Sebaliknya, alangkah banyaknya penjahat, penganiaya, pembuat onar, yang tak
dapat dijangkau oleh pengadilan di dunia ini. Lebih-lebih kalau yang melakukan
kejahatan atau aniaya itu orang yang berkuasa sebagai raja, pembesar dan
lain-lain. Maka biarpun kejahatan dan aniaya itu telah merantai bangsa
seluruhnya, tidaklah akan digugat orang, malah dia tetap dipuja dan dihormati.

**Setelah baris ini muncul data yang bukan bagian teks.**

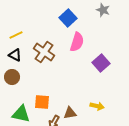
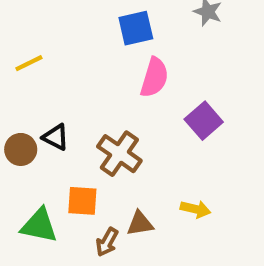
blue square: (68, 18) -> (136, 28), turned 30
brown cross: (44, 52) -> (119, 154), moved
black triangle: (15, 55) -> (56, 137), moved

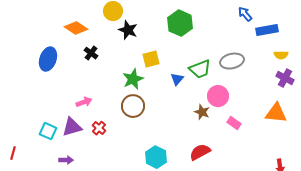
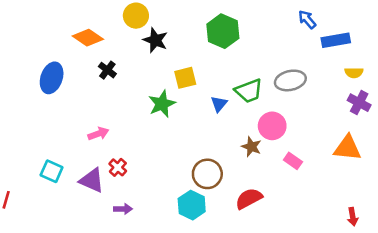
brown circle: (133, 106) -> (207, 174), moved
purple triangle: (72, 127) -> (92, 180), moved, turned 40
purple arrow: (66, 160) -> (123, 209), moved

Maka, dimanakah akan didapat keadilan itu, seandainya nanti tidak ada mahkamah
yang lebih tinggi, Mahkamah Allah di hari kemudian?
Sebab
itu, para pemikir dari zaman dahulu telah ada yang sampai kepada kepercayaan
tentang adanya hari akhirat itu, semata-mata dengan jalan berpikir, antara lain
Pitagoras. Filsuf ini berpendapat bahwa hidup di dunia ini merupakan bekal
hidup yang abadi di akhirat kelak. Sebab itu sejak dari dunia hendaklah orang
bersedia untuk hidup yang abadi. Sokrates, Plato dan Aristoteles berpendapat,
"Jiwa yang baik akan merasakan kenikmatan dan kelezatan di akhirat, tetapi
bukan kelezatan kebendaan, karena kelezatan kebendaan itu terbatas dan mendatangkan
bosan dan jemu. Hanya kelezatan rohani, yang betapa pun banyak dan lamanya,
tidak menyebabkan bosan dan jemu."
Kepercayaan
Masyarakat Arab Sebelum Islam tentang Hari Akhirat
Di
antara masyarakat Arab sebelum Islam terdapat beberapa pemikir dan pujangga
yang telah mempercayai adanya hari kemudian, seperti Zuhair bin Abi Sulma yang
meninggal dunia setahun sebelum Nabi Muhammad saw diutus Allah sebagai rasul.
Ada
pula di antara mereka yang tidak mempercayai adanya hari kemudian. Dengarlah
apa yang dikatakan oleh salah seorang penyair mereka: "Hidup, sesudah itu
mati, sesudah itu dibangkitkan lagi, itulah cerita dongeng, hai fulan."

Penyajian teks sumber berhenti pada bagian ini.